* **What this task involves**
Repeat the data below exactly, dropping any pictures it holds.

------------------------

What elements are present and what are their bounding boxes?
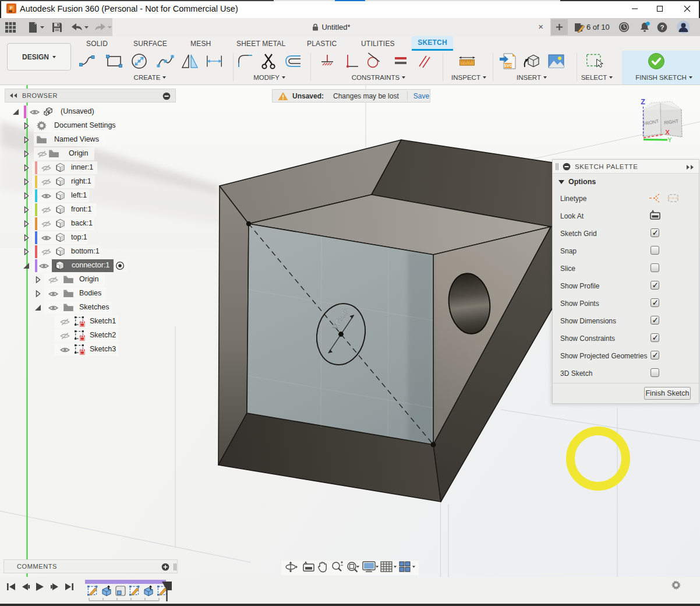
browser-item--unsaved-[interactable]: (Unsaved) <box>0 105 178 119</box>
tool-measure-icon[interactable] <box>458 52 476 71</box>
item-label[interactable]: Named Views <box>54 135 99 143</box>
visibility-on-icon[interactable] <box>48 290 58 298</box>
timeline-step-forward-button[interactable] <box>48 580 61 593</box>
visibility-on-icon[interactable] <box>41 192 51 200</box>
timeline-playhead[interactable] <box>161 582 174 603</box>
browser-minus-icon[interactable] <box>162 92 171 100</box>
timeline-feature-extrude-5[interactable] <box>143 585 154 597</box>
save-link[interactable]: Save <box>413 92 429 100</box>
minimize-button[interactable] <box>621 0 648 17</box>
tab-utilities[interactable]: UTILITIES <box>355 36 401 51</box>
browser-item-sketch2[interactable]: Sketch2 <box>0 329 178 343</box>
group-insert-label[interactable]: INSERT <box>508 74 555 81</box>
sketch-point-br[interactable] <box>430 442 436 447</box>
timeline-feature-sketch-4[interactable] <box>129 585 140 597</box>
item-label[interactable]: (Unsaved) <box>61 107 94 115</box>
viewport-3d[interactable]: ▽Ø3.20 FRONT RIGHT Z <box>0 85 700 577</box>
item-label[interactable]: inner:1 <box>71 163 93 171</box>
tool-line-icon[interactable] <box>78 52 97 71</box>
browser-item-origin[interactable]: Origin <box>0 273 178 287</box>
timeline-step-back-button[interactable] <box>19 580 32 593</box>
browser-item-sketches[interactable]: Sketches <box>0 301 178 315</box>
constraint-parallel-icon[interactable] <box>415 52 433 71</box>
expand-icon[interactable] <box>24 234 29 241</box>
visibility-off-icon[interactable] <box>41 220 51 228</box>
display-settings-tool[interactable] <box>362 561 379 576</box>
visibility-on-icon[interactable] <box>48 304 58 312</box>
visibility-off-icon[interactable] <box>48 276 58 284</box>
browser-item-bodies[interactable]: Bodies <box>0 287 178 301</box>
browser-item-back-1[interactable]: back:1 <box>0 217 178 231</box>
item-label[interactable]: bottom:1 <box>71 247 100 255</box>
palette-expand-icon[interactable] <box>686 164 695 170</box>
visibility-off-icon[interactable] <box>41 164 51 172</box>
browser-item-top-1[interactable]: top:1 <box>0 231 178 245</box>
workspace-selector[interactable]: DESIGN <box>7 43 71 71</box>
item-label[interactable]: top:1 <box>71 233 87 241</box>
group-modify-label[interactable]: MODIFY <box>242 74 297 81</box>
visibility-off-icon[interactable] <box>41 206 51 214</box>
timeline-feature-extrude-2[interactable] <box>101 585 112 597</box>
timeline-feature-base-3[interactable] <box>115 585 126 597</box>
visibility-on-icon[interactable] <box>60 346 70 354</box>
expand-icon[interactable] <box>24 164 29 171</box>
constraint-midpoint-icon[interactable] <box>318 52 337 71</box>
browser-item-front-1[interactable]: front:1 <box>0 203 178 217</box>
tab-mesh[interactable]: MESH <box>185 36 217 51</box>
browser-item-origin[interactable]: Origin <box>0 147 178 161</box>
3d-sketch-checkbox[interactable] <box>650 368 659 377</box>
save-button[interactable] <box>51 20 63 34</box>
timeline-group-bar[interactable] <box>85 580 166 584</box>
show-constraints-checkbox[interactable] <box>650 333 659 342</box>
slice-checkbox[interactable] <box>650 263 659 272</box>
item-label[interactable]: connector:1 <box>72 261 109 269</box>
item-label[interactable]: Sketch2 <box>90 331 116 339</box>
browser-header[interactable]: BROWSER <box>5 89 176 103</box>
timeline-play-button[interactable] <box>33 580 46 593</box>
tool-spline-icon[interactable] <box>156 52 175 71</box>
expand-icon[interactable] <box>24 178 29 185</box>
browser-item-bottom-1[interactable]: bottom:1 <box>0 245 178 259</box>
show-profile-checkbox[interactable] <box>650 281 659 290</box>
browser-item-document-settings[interactable]: Document Settings <box>0 119 178 133</box>
tool-fillet-icon[interactable] <box>236 52 255 71</box>
browser-item-right-1[interactable]: right:1 <box>0 175 178 189</box>
redo-button[interactable] <box>93 20 113 34</box>
tool-offset-icon[interactable] <box>284 52 303 71</box>
app-grid-icon[interactable] <box>5 20 16 34</box>
item-label[interactable]: left:1 <box>71 191 87 199</box>
new-tab-button[interactable] <box>551 19 568 35</box>
visibility-on-icon[interactable] <box>41 234 51 242</box>
palette-minus-icon[interactable] <box>563 163 571 171</box>
tool-insert-svg-icon[interactable]: SVG <box>499 52 517 71</box>
file-menu-button[interactable] <box>27 20 44 34</box>
collapse-icon[interactable] <box>23 262 30 269</box>
document-tab[interactable]: Untitled* × <box>112 18 550 36</box>
collapse-browser-icon[interactable] <box>9 93 17 98</box>
tab-plastic[interactable]: PLASTIC <box>301 36 342 51</box>
show-points-checkbox[interactable] <box>650 298 659 307</box>
browser-item-inner-1[interactable]: inner:1 <box>0 161 178 175</box>
expand-icon[interactable] <box>36 276 41 283</box>
item-label[interactable]: Origin <box>69 149 88 157</box>
tab-solid[interactable]: SOLID <box>80 36 114 51</box>
browser-item-sketch3[interactable]: Sketch3 <box>0 343 178 357</box>
timeline-feature-sketch-1[interactable] <box>87 585 98 597</box>
undo-button[interactable] <box>70 20 90 34</box>
orbit-tool[interactable] <box>285 561 300 576</box>
expand-icon[interactable] <box>24 248 29 255</box>
look-at-icon[interactable] <box>649 210 661 220</box>
item-label[interactable]: front:1 <box>71 205 91 213</box>
timeline-settings-gear-icon[interactable] <box>671 580 681 590</box>
timeline-go-end-button[interactable] <box>63 580 76 593</box>
maximize-button[interactable] <box>646 0 673 17</box>
tool-trim-icon[interactable] <box>260 52 278 71</box>
help-icon[interactable]: ? <box>657 20 667 34</box>
visibility-off-icon[interactable] <box>41 178 51 186</box>
collapse-icon[interactable] <box>34 304 41 311</box>
sketch-point-tl[interactable] <box>246 221 251 226</box>
visibility-off-icon[interactable] <box>41 248 51 256</box>
item-label[interactable]: Sketches <box>79 303 109 311</box>
tool-canvas-icon[interactable] <box>547 52 565 71</box>
user-avatar[interactable] <box>677 20 690 34</box>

------------------------

* **The answer**
What elements are present and what are their bounding boxes?
browser-item--unsaved-[interactable]: (Unsaved) <box>0 105 178 119</box>
tool-measure-icon[interactable] <box>458 52 476 71</box>
item-label[interactable]: Named Views <box>54 135 99 143</box>
visibility-on-icon[interactable] <box>48 290 58 298</box>
timeline-step-forward-button[interactable] <box>48 580 61 593</box>
visibility-on-icon[interactable] <box>41 192 51 200</box>
timeline-playhead[interactable] <box>161 582 174 603</box>
browser-minus-icon[interactable] <box>162 92 171 100</box>
timeline-feature-extrude-5[interactable] <box>143 585 154 597</box>
save-link[interactable]: Save <box>413 92 429 100</box>
minimize-button[interactable] <box>621 0 648 17</box>
tab-utilities[interactable]: UTILITIES <box>355 36 401 51</box>
browser-item-sketch2[interactable]: Sketch2 <box>0 329 178 343</box>
group-insert-label[interactable]: INSERT <box>508 74 555 81</box>
sketch-point-br[interactable] <box>430 442 436 447</box>
timeline-feature-sketch-4[interactable] <box>129 585 140 597</box>
item-label[interactable]: (Unsaved) <box>61 107 94 115</box>
viewport-3d[interactable]: ▽Ø3.20 FRONT RIGHT Z <box>0 85 700 577</box>
item-label[interactable]: inner:1 <box>71 163 93 171</box>
tool-line-icon[interactable] <box>78 52 97 71</box>
browser-item-origin[interactable]: Origin <box>0 273 178 287</box>
timeline-step-back-button[interactable] <box>19 580 32 593</box>
browser-item-sketches[interactable]: Sketches <box>0 301 178 315</box>
constraint-parallel-icon[interactable] <box>415 52 433 71</box>
expand-icon[interactable] <box>24 234 29 241</box>
visibility-off-icon[interactable] <box>41 220 51 228</box>
display-settings-tool[interactable] <box>362 561 379 576</box>
visibility-on-icon[interactable] <box>48 304 58 312</box>
visibility-off-icon[interactable] <box>48 276 58 284</box>
browser-item-bodies[interactable]: Bodies <box>0 287 178 301</box>
browser-item-back-1[interactable]: back:1 <box>0 217 178 231</box>
item-label[interactable]: bottom:1 <box>71 247 100 255</box>
palette-expand-icon[interactable] <box>686 164 695 170</box>
visibility-off-icon[interactable] <box>41 164 51 172</box>
browser-item-top-1[interactable]: top:1 <box>0 231 178 245</box>
workspace-selector[interactable]: DESIGN <box>7 43 71 71</box>
item-label[interactable]: top:1 <box>71 233 87 241</box>
group-modify-label[interactable]: MODIFY <box>242 74 297 81</box>
visibility-off-icon[interactable] <box>41 206 51 214</box>
timeline-feature-extrude-2[interactable] <box>101 585 112 597</box>
timeline-feature-base-3[interactable] <box>115 585 126 597</box>
visibility-on-icon[interactable] <box>60 346 70 354</box>
expand-icon[interactable] <box>24 164 29 171</box>
constraint-midpoint-icon[interactable] <box>318 52 337 71</box>
browser-item-front-1[interactable]: front:1 <box>0 203 178 217</box>
tab-mesh[interactable]: MESH <box>185 36 217 51</box>
browser-item-origin[interactable]: Origin <box>0 147 178 161</box>
3d-sketch-checkbox[interactable] <box>650 368 659 377</box>
save-button[interactable] <box>51 20 63 34</box>
timeline-group-bar[interactable] <box>85 580 166 584</box>
show-constraints-checkbox[interactable] <box>650 333 659 342</box>
slice-checkbox[interactable] <box>650 263 659 272</box>
item-label[interactable]: connector:1 <box>72 261 109 269</box>
item-label[interactable]: Sketch2 <box>90 331 116 339</box>
browser-header[interactable]: BROWSER <box>5 89 176 103</box>
timeline-play-button[interactable] <box>33 580 46 593</box>
tool-spline-icon[interactable] <box>156 52 175 71</box>
expand-icon[interactable] <box>24 178 29 185</box>
browser-item-bottom-1[interactable]: bottom:1 <box>0 245 178 259</box>
show-profile-checkbox[interactable] <box>650 281 659 290</box>
browser-item-document-settings[interactable]: Document Settings <box>0 119 178 133</box>
tool-fillet-icon[interactable] <box>236 52 255 71</box>
browser-item-right-1[interactable]: right:1 <box>0 175 178 189</box>
redo-button[interactable] <box>93 20 113 34</box>
tool-offset-icon[interactable] <box>284 52 303 71</box>
app-grid-icon[interactable] <box>5 20 16 34</box>
item-label[interactable]: left:1 <box>71 191 87 199</box>
new-tab-button[interactable] <box>551 19 568 35</box>
visibility-on-icon[interactable] <box>41 234 51 242</box>
palette-minus-icon[interactable] <box>563 163 571 171</box>
tool-insert-svg-icon[interactable]: SVG <box>499 52 517 71</box>
file-menu-button[interactable] <box>27 20 44 34</box>
collapse-icon[interactable] <box>23 262 30 269</box>
document-tab[interactable]: Untitled* × <box>112 18 550 36</box>
collapse-browser-icon[interactable] <box>9 93 17 98</box>
tab-plastic[interactable]: PLASTIC <box>301 36 342 51</box>
show-points-checkbox[interactable] <box>650 298 659 307</box>
browser-item-inner-1[interactable]: inner:1 <box>0 161 178 175</box>
expand-icon[interactable] <box>36 276 41 283</box>
item-label[interactable]: Origin <box>69 149 88 157</box>
tab-solid[interactable]: SOLID <box>80 36 114 51</box>
browser-item-sketch3[interactable]: Sketch3 <box>0 343 178 357</box>
timeline-feature-sketch-1[interactable] <box>87 585 98 597</box>
undo-button[interactable] <box>70 20 90 34</box>
orbit-tool[interactable] <box>285 561 300 576</box>
expand-icon[interactable] <box>24 248 29 255</box>
look-at-icon[interactable] <box>649 210 661 220</box>
item-label[interactable]: front:1 <box>71 205 91 213</box>
timeline-settings-gear-icon[interactable] <box>671 580 681 590</box>
timeline-go-end-button[interactable] <box>63 580 76 593</box>
maximize-button[interactable] <box>646 0 673 17</box>
tool-trim-icon[interactable] <box>260 52 278 71</box>
help-icon[interactable]: ? <box>657 20 667 34</box>
visibility-off-icon[interactable] <box>41 178 51 186</box>
collapse-icon[interactable] <box>34 304 41 311</box>
sketch-point-tl[interactable] <box>246 221 251 226</box>
visibility-off-icon[interactable] <box>41 248 51 256</box>
item-label[interactable]: Sketches <box>79 303 109 311</box>
tool-canvas-icon[interactable] <box>547 52 565 71</box>
user-avatar[interactable] <box>677 20 690 34</box>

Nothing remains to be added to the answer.